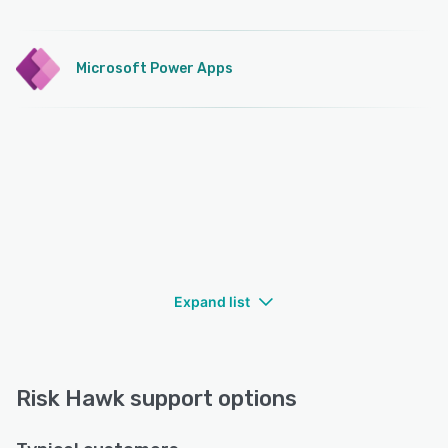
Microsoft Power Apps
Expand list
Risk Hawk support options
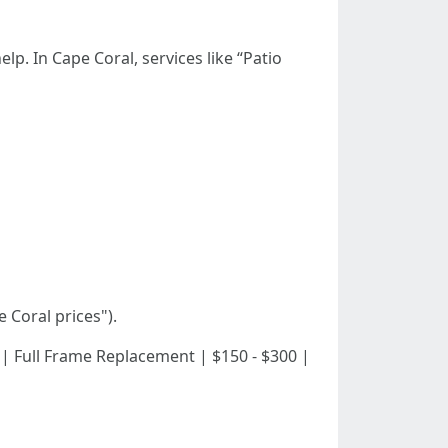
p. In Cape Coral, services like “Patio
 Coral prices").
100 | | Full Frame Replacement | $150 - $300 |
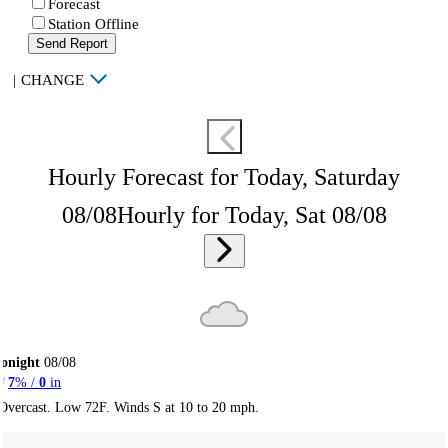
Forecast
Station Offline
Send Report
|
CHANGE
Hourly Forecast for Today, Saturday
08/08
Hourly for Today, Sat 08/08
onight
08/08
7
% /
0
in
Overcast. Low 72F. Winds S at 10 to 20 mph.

┄┄┄┄┄┄┄┄┄┄┄┄┄┄┄┄┄┄┄┄

Output each entry shown above exactly as it stands, with all pictures removed.

• Answer area:
Microsoft Power Apps
Expand list
Risk Hawk support options
p. In Cape Coral, services like “Patio
 Coral prices").
100 | | Full Frame Replacement | $150 - $300 |
Forecast
Station Offline
Send Report
|
CHANGE
Hourly Forecast for Today, Saturday
08/08
Hourly for Today, Sat 08/08
onight
08/08
7
% /
0
in
Overcast. Low 72F. Winds S at 10 to 20 mph.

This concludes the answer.